One of them is the price point: the first level is free, but to play beyond that requires a single payment of $8.99. For a console game, that would be a decently discounted price for a downloadable title, where prices hover between $15 and $20 per title. For mobile games, however, this is a substantial cost.
Most mobile games are free with small payment exclusives or boosts (“microtransactions”), a frustrating model for sure, but one that allows people to access the meat of the game before making a financial decision about it. Some, though, have a small immediate price, usually between $1 and $5. This is a key component of the success of mobile games; there are more expensively priced games, but those tend to be extensions of known franchises or mobile ports of console games, such as Jonathan Blow’s cerebral puzzle masterpiece The Witness.
Amon Amarth having their game placed in this category is a confounding decision, but one that could be justified, if not for the second issue.
The game isn’t terribly fun. Again, this isn’t Amon Amarth’s fault, but it’s hard to be compelled into spending $9 for such a bare-bones, auto-running action platformer. The platforming isn’t terribly challenging (when the game works properly), and the responsiveness of jumping doesn’t provide enough feedback for you to estimate subsequent jumps well. This is an unspoken part of handling the mechanics of a game, especially something like a platformer, where technical precision is necessary.
Games have existed for decades now, and most people who play them rely on skills and estimations they can port over from experience to experience to keep from having to relearn all the fundamentals of games every time they play a new one. The jumping in Amon Amarth’s mobile game is simultaneously too floaty and inestimable in its horizontal movement due to the auto-run feature, making landing on platforms without tumbling into pits or spikes harder than it would be for any other game. The relative blandness of the combat is alleviated by the lushness of the pixel art and the honest-to-goodness fun of the songs’ chiptune renditions, but the fundamentals of the game are just a bit too frustrating to really warrant the $9 price tag.
The most astonishing issue of the game, however, was that it was briefly literally impossible to play.
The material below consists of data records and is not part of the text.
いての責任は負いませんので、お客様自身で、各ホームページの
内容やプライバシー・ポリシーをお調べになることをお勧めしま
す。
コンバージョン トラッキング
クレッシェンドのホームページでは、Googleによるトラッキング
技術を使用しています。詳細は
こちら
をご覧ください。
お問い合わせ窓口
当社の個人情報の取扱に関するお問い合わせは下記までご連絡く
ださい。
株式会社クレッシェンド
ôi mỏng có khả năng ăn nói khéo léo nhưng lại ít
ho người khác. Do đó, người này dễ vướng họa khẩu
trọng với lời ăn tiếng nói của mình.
Levels are gated based on the completion of the previous level, like in most platformers. And, like a lot of games, this mobile app opens with a mandatory tutorial level with animated signs in the background to acclimate the player to the specific controls and design scheme of the game. But, prior to an update, you simply couldn’t jump high enough (even with a double jump) to clear a required leap, literally making the tutorial impossible.
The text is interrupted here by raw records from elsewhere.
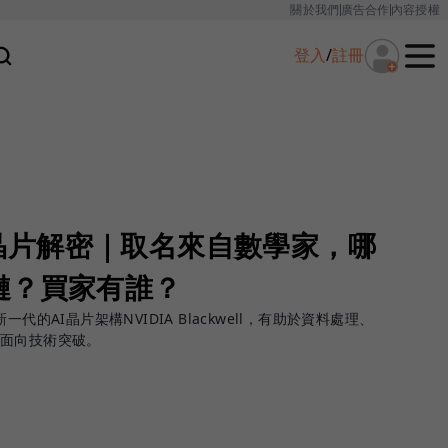
關於我們
廣告合作
內容授權
登入
/
註冊
ll晶片解密｜取名來自數學家，哪
鏈？買家有誰？
代的AI晶片架構NVIDIA Blackwell，有助於資料處理、
大面向技術突破。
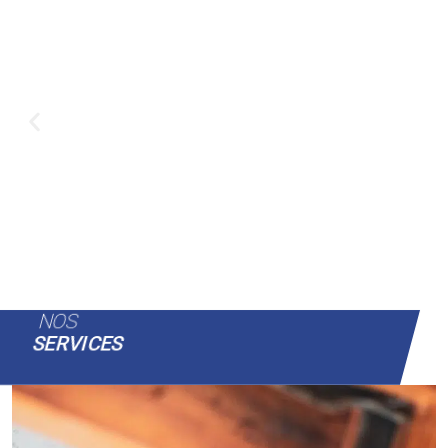
NOS
SERVICES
So, for a week, I booted up the game, listened to the same chiptune play over and over, and attempted a perfectly safe but mechanically impossible jump until I eventually gave up and went back to Zelda. I’ve played games too long to simply chalk this up as a mechanical failure: blaming the game instead of your own skills is the way of the scrub, the detestable excuse of weaklings and cowards who have not yet mastered the True Gamer’s Art. But, given the amount of times I attempted the level, only to soar majestically like a goddamn eagle over the exact same jump after an update, made me wonder if perhaps this was actually a known issue.
Regardless, finally finishing the mandatory tutorial only to be asked to pay $9 for the pleasure of continuing left a sour taste in my mouth. Therefore, I can’t recommend the game.
The positives still have merit, however. Amon Amarth deserve credit for their continual playfulness and willingness to wear their influences on their sleeves, extending now to classic video games, an “open secret” influence for a vast number of metal bands. This was their first outing, and there’s nothing to say they won’t try again later with better results. The venerable Iron Maiden, for instance, dropped an absolutely godawful game with the special edition of The Final Frontier only to deliver a rather satisfying strategy RPG for mobile devices more recently.
If Amon Amarth choose not to correct their error, it will still go down as another fun tchotchke delivered by a band that respects the idea that metal can be as fun as it is serious. Evidently, even a failure can be a success in a certain way.